**The problem**:
The entries are to be reproduced verbatim, with all pictures omitted.

**Exercise inputs**:

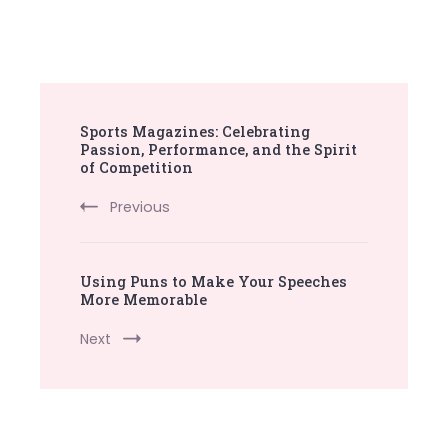
Post
Sports Magazines: Celebrating
Navigation
Passion, Performance, and the Spirit
of Competition
Previous
Using Puns to Make Your Speeches
More Memorable
Next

**Task output**:
Post
Sports Magazines: Celebrating
Navigation
Passion, Performance, and the Spirit
of Competition
Previous
Using Puns to Make Your Speeches
More Memorable
Next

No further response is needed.